私はニヤリと不敵な笑みを浮かべて言った。
「私のように思いつめるよりかは、よっぽど健全な考えだな。まあ、そのことに意味があるかどうかは別として」
「ぐぬ……! 浪漫だよ、浪漫。わかんねえかなあ!!」
ダージルは、ヤケ気味に酒瓶を手にすると、慣れた手付きで栓を開けた。そして、ワイングラスに注ぎ、国王に渡す。最後に、私にはカップを渡してきた。

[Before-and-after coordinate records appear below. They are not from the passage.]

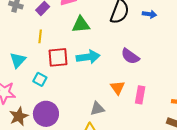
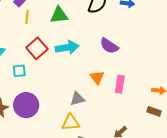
yellow line: (40, 36) -> (27, 17), moved
red square: (58, 57) -> (37, 48), turned -35
cyan square: (40, 79) -> (19, 71), turned -32

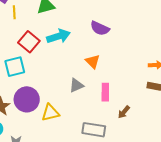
cyan square: (19, 71) -> (15, 67), size x1.5
pink rectangle: (120, 84) -> (105, 92), moved
yellow triangle: (71, 123) -> (50, 113), moved

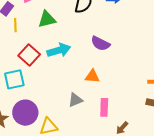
orange triangle: (93, 61) -> (92, 76), turned -42

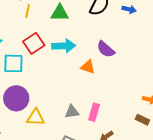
orange triangle: (92, 76) -> (88, 67), moved
gray triangle: (75, 100) -> (72, 112), moved

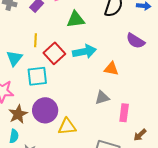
yellow line: (28, 11) -> (35, 40), moved
purple semicircle: (106, 49) -> (135, 41), moved
gray triangle: (72, 112) -> (102, 98), moved

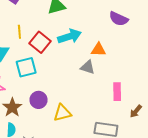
gray triangle: (102, 98) -> (88, 67), moved, turned 42
purple circle: (45, 110) -> (39, 100), size x0.7

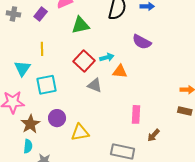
cyan arrow: (69, 36) -> (107, 57), moved, size x0.6
red square: (40, 42) -> (84, 61), moved
gray triangle: (88, 67) -> (95, 85), moved

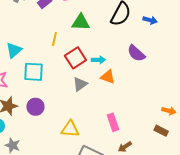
yellow line: (42, 49) -> (54, 39), moved
gray triangle: (95, 85) -> (80, 84), turned 49
pink rectangle: (136, 114) -> (113, 122), turned -36
yellow triangle: (80, 132) -> (70, 129), moved

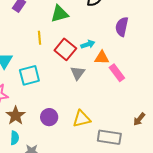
purple semicircle: (136, 53) -> (122, 27), turned 78
purple circle: (35, 107) -> (49, 117), moved
pink rectangle: (113, 122) -> (117, 73), moved

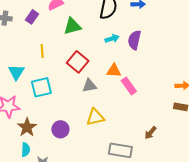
yellow line: (40, 38) -> (42, 51), moved
cyan arrow: (88, 44) -> (112, 39), moved
gray triangle: (78, 73) -> (89, 86), turned 42
yellow triangle: (82, 119) -> (95, 117), moved

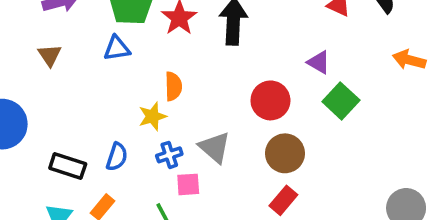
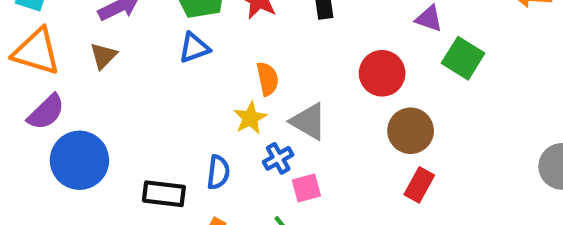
brown triangle: (50, 55) -> (103, 56), moved, turned 30
gray triangle: (215, 147) -> (309, 121), moved

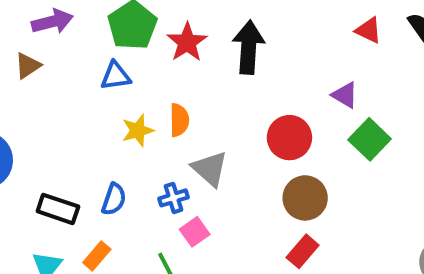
yellow star: (250, 118) -> (138, 130), moved
pink square: (306, 188) -> (195, 232), turned -32

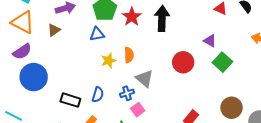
brown circle: (305, 198) -> (232, 108), moved

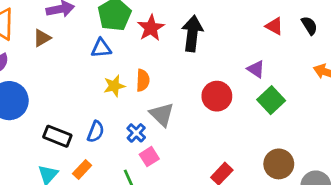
blue cross: (127, 93) -> (136, 133), turned -32

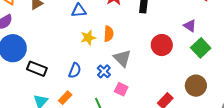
black rectangle: (57, 136) -> (37, 69), moved
pink square: (149, 157) -> (121, 89), moved, turned -32
brown circle: (279, 164) -> (196, 86), moved

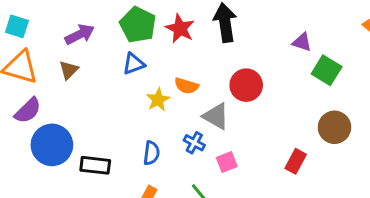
orange semicircle: (109, 34) -> (186, 86), turned 119
red circle: (162, 45) -> (246, 85), moved
pink square: (121, 89) -> (227, 162), turned -32

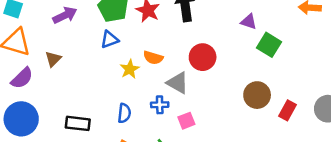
brown triangle: (69, 70) -> (53, 59), moved
brown circle: (334, 127) -> (257, 95), moved
blue cross: (194, 143) -> (160, 105), turned -30
blue circle: (52, 145) -> (21, 119), moved
red rectangle: (296, 161) -> (287, 110), moved

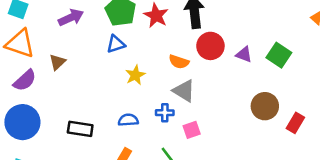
purple triangle: (249, 22) -> (244, 55), moved
red circle: (203, 57) -> (210, 46), moved
orange semicircle: (153, 58) -> (179, 62), moved
blue semicircle: (124, 113) -> (128, 120), turned -102

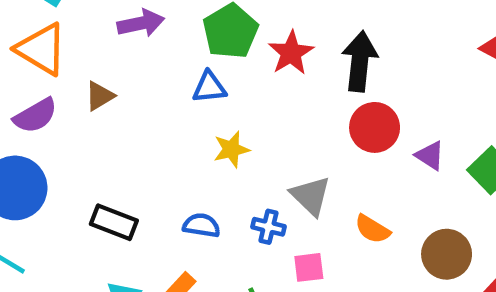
orange semicircle: (179, 62) -> (372, 229), moved

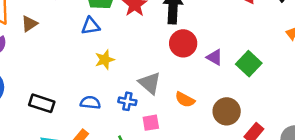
brown triangle: (100, 96) -> (29, 24), moved

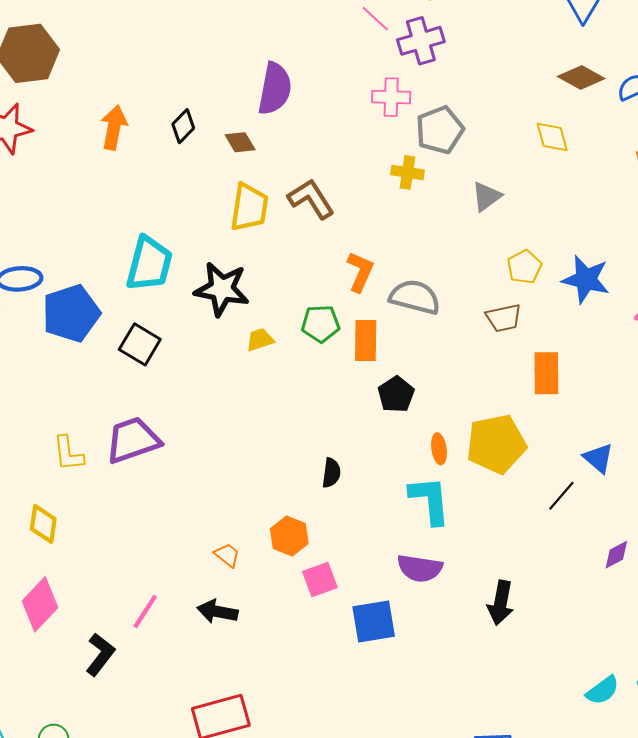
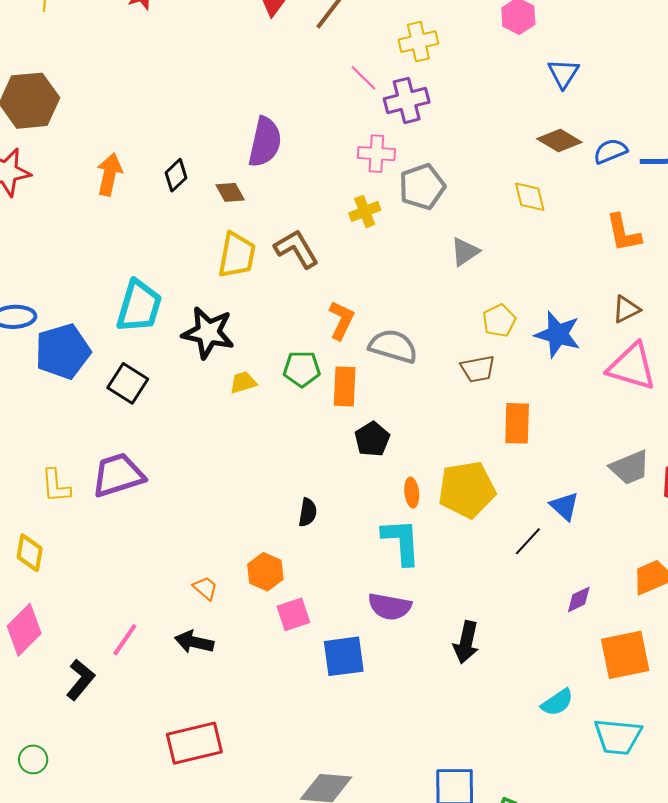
yellow cross: (408, 172) -> (365, 211), moved, turned -32
cyan semicircle: (603, 690) -> (557, 702), moved

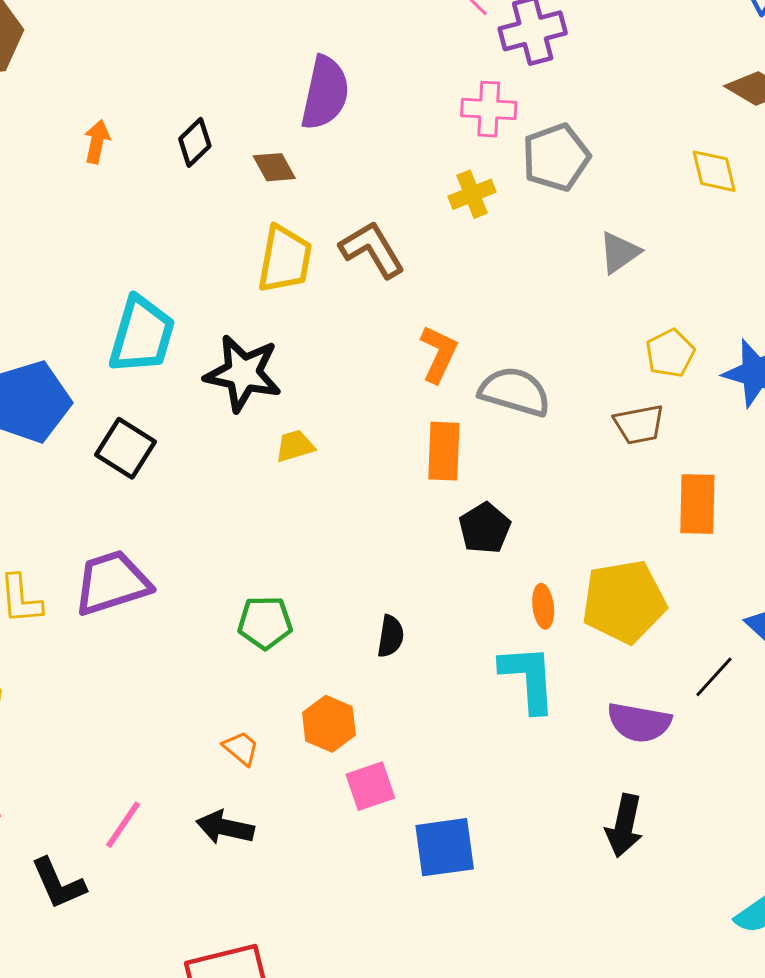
orange arrow: (109, 174) -> (97, 142), size x0.7
green pentagon: (302, 369) -> (265, 623), moved
purple semicircle: (390, 607) -> (639, 722), moved
black L-shape: (80, 680) -> (58, 883), turned 117

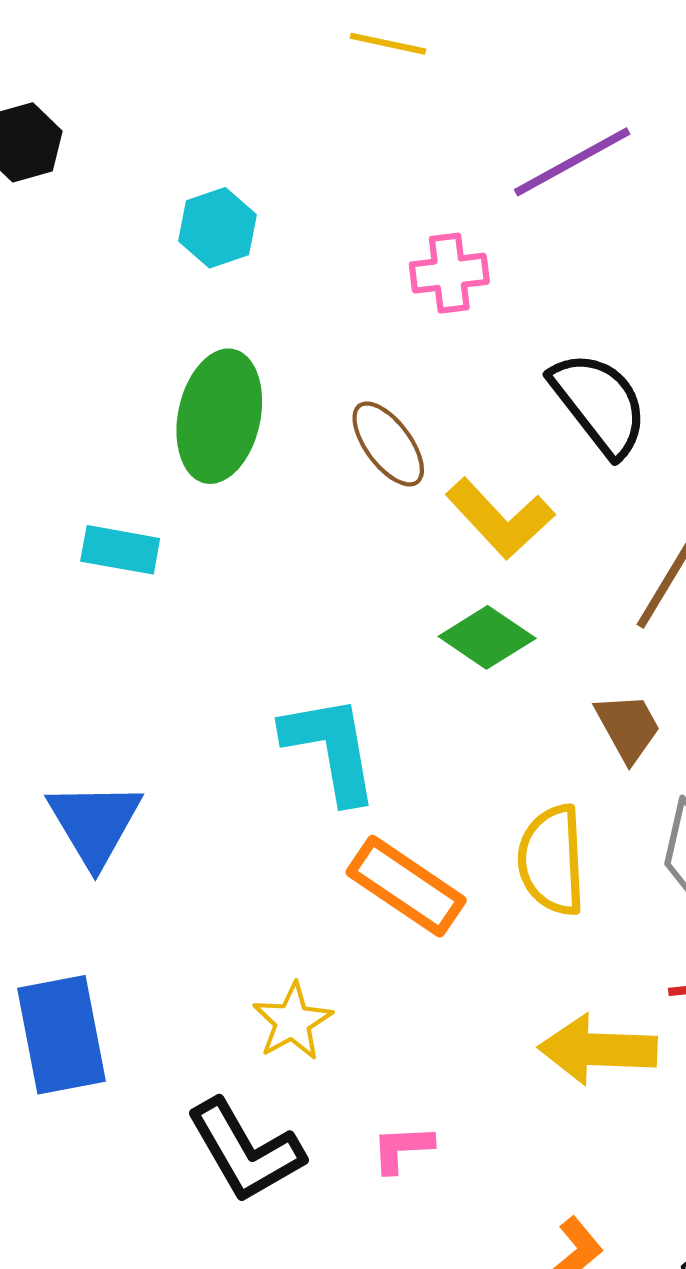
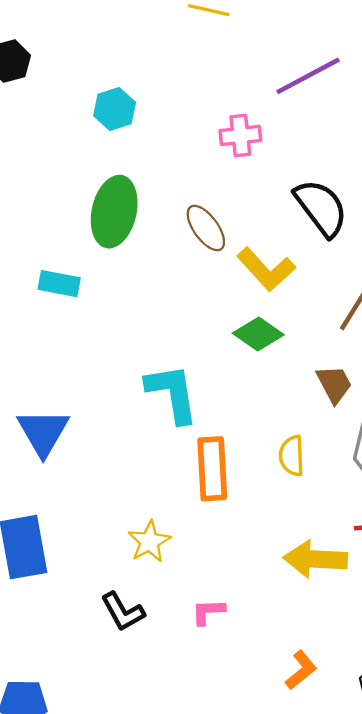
yellow semicircle: (552, 860) -> (292, 456), size x0.7
orange rectangle: (406, 886) -> (212, 469), turned 52
black L-shape: (245, 1151) -> (123, 612), size x0.7

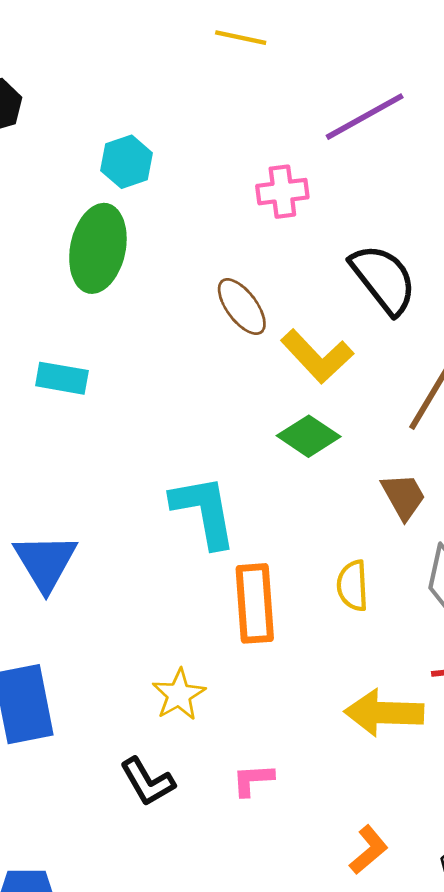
green ellipse: (114, 212) -> (98, 248), moved

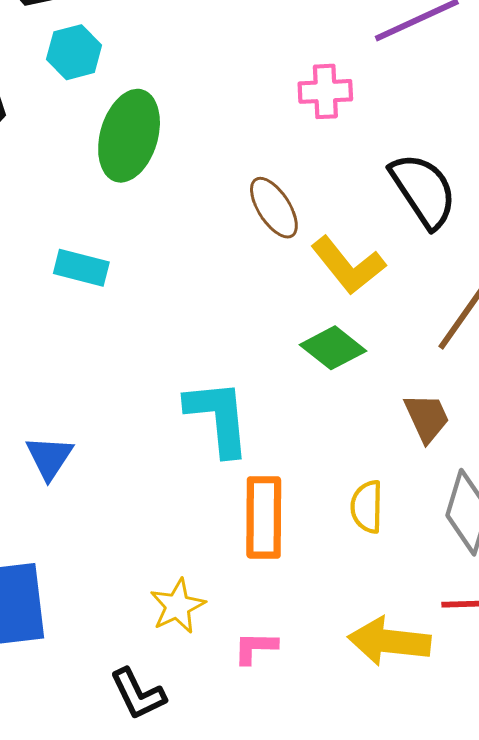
cyan hexagon: (127, 162) -> (74, 52), moved
blue triangle: (45, 562) -> (49, 457), size x0.7
pink L-shape: (253, 780) -> (255, 648), moved

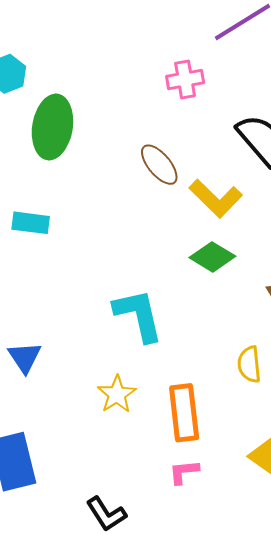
orange rectangle: (264, 517) -> (184, 413), moved
yellow star: (177, 606) -> (117, 394), moved

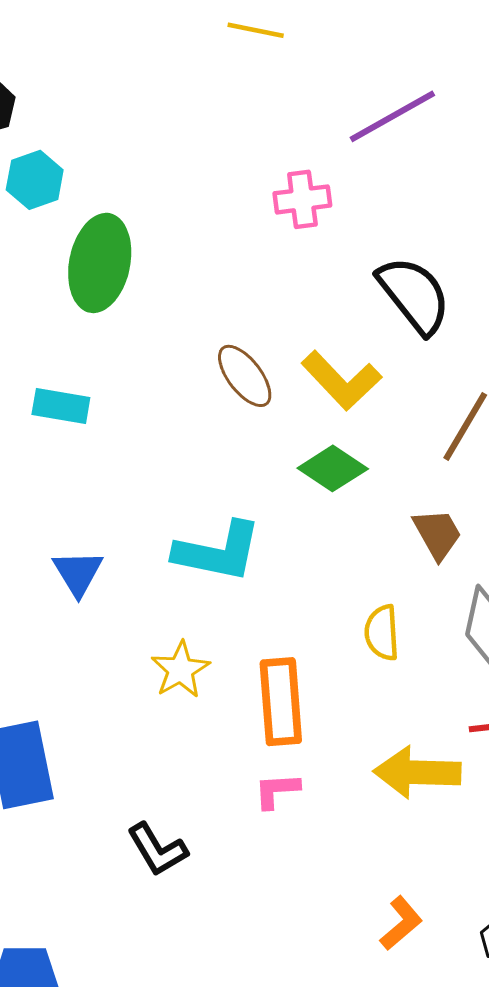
brown ellipse: (159, 165) -> (245, 376), moved
cyan L-shape: (138, 315) -> (218, 552), turned 112
blue triangle: (25, 357) -> (78, 573), moved

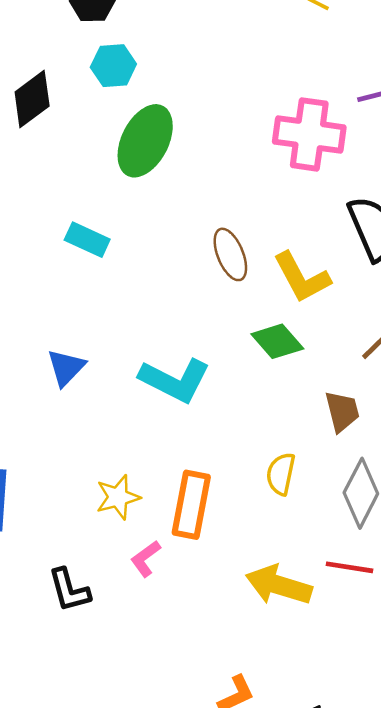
pink cross: (302, 199) -> (309, 134), size x1.6
yellow star: (180, 670) -> (118, 497), moved
pink L-shape: (277, 791) -> (146, 559), moved, turned -48

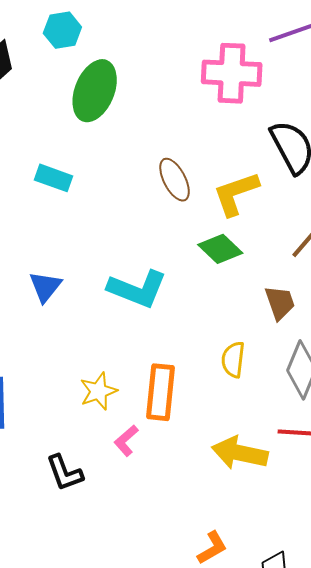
yellow L-shape: (302, 277) -> (236, 194), turned 104

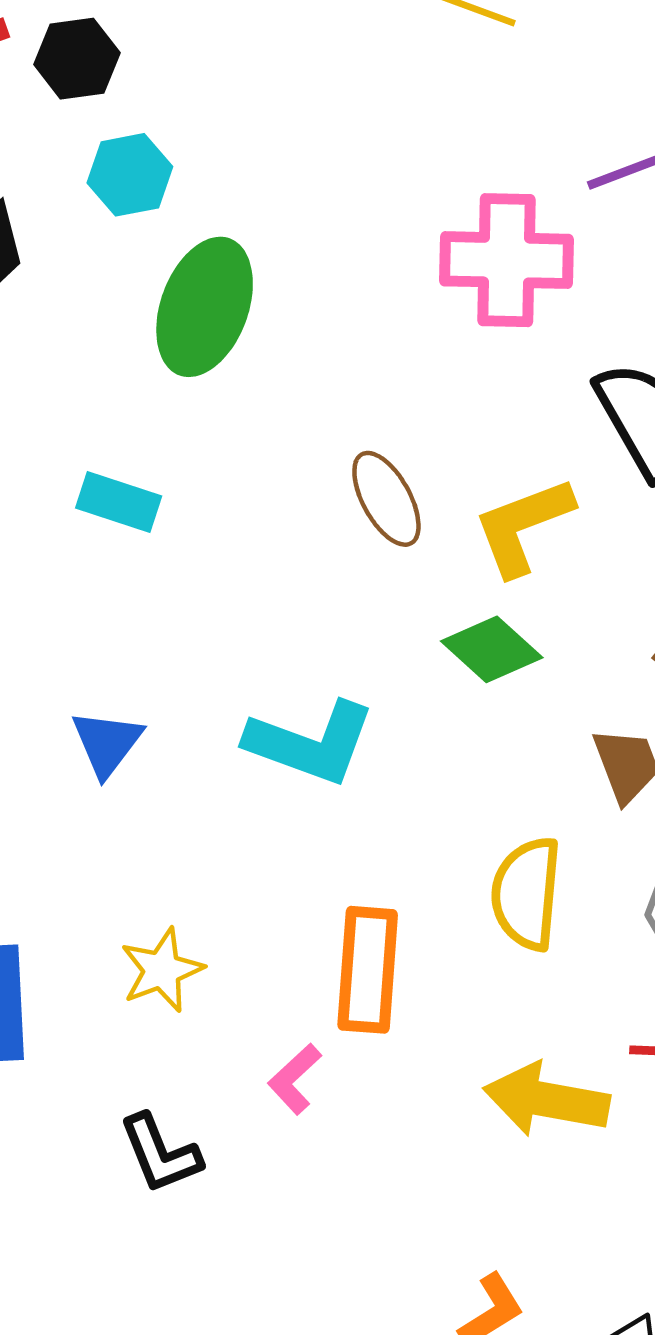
yellow semicircle: (233, 360) -> (526, 893), size x1.4
yellow star: (98, 391) -> (162, 970), moved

「――お前の分は、あらかじめ温めて貰ったからな。スパイスを入れて、酒精を飛ばしてある。……平民たちは、風邪を引いた時にはこうやって飲むらしい」
「ふむ」
カップを受け取ると、じんわりと温かな温度が伝わってきた。ベリー酒は、葡萄酒よりも赤みがかった瑠璃色をしている。甘酸っぱい香りに、スパイスの香ばしさが混じっていて、なかなかうまそうではある。しかし、それに口をつける前に、私はダージルに尋ねた。
「――で、どうしてこれを今、飲もうと思ったのだ」
「…………」
すると、ダージルはぐっと言葉に詰まった。なにかまだ、言いにくいことがあるらしい。国王はその理由を知っているらしく、いやに楽しそうにくつくつと喉の奥で笑っている。国王が時たまよこす視線が、いかにも「鈍感な奴め」と言っているように思えて、私はぐっと眉根を寄せた。
「……訳を言え」
思わず、心底不機嫌な声を出すと、ダージルは観念したように喋りだした。
「別に変な意味はねえよ。本当は、急増期のアレコレが済んだら三人で飲もうと思ってたんだが。なかなかお互い忙しくて、その機会がなかった。ずっと、気にはなっていたんだが」
すると、もごもごと言葉を濁していたダージルは、ちらりと視線を私に向けて言った。
「平民の間では、この酒は長寿を願って飲まれることもあるんだ。お前が倒れたって聞いて。死んじまったら嫌だなと、心底思ってな。……なんつうか、これを飲めばお前の寿命が伸びるかな、と」
「……ぷっ」
「わ、笑うなよ!?」
「い、いや……。ククク、これは笑うなという方が難しい」
「だったら、倒れるほど無理すんじゃねえ! お前がいなくなられたら、こっちは困るんだからな!!」
ダージルは吐き捨てるようにそう言うと、ぷいとそっぽを向いてしまった。彼の耳朶が、まるであの日バルコニーから見た夕日のように、真っ赤に染まっているのが見えると、益々笑いがこみ上げてくる堪らず、口元を押さえて笑っていると、国王も釣られて笑いだした。
「――はははは! まったく。私の幼馴染たちは、今も昔も変わらずに面白い」
そして、国王はすうと目を細めると、手にしたグラスを軽く掲げて言った。
「せっかくだし、ルヴァンの快復を願って、乾杯しようではないか。我ら三人、幼き頃より同じ時を過ごしてきた。それは、これからもずっと変わらない。どうか、ルヴァン、ダージル。最年長の私よりも先に死んでくれるなよ」
「はっ。そりゃお互い様だ。肝臓の具合には気をつけるんだな、飲ん兵衛王」
「……お前も人のことを言えないだろう、ダージル」
私たちは顔を見合わせると、同時に笑みを零した。
そして、互いにグラスとカップを合わせると――高らかに言った。
「「「――乾杯!」」」
平民が、その安さから好んで飲むというその酒の味は、確かに普段飲んでいるものに比べると、味の深みもなにもかも足りないもののように思えた。けれども、味とは関係なく、一口飲むたびにじんわりと心に、臓腑に、温かなものが沁みてくる感覚は、なんとも忘れがたく――それから、私たちは個人的にベリー酒を作るようになり、事あるごとに杯を合わせるのが定番となったのだった。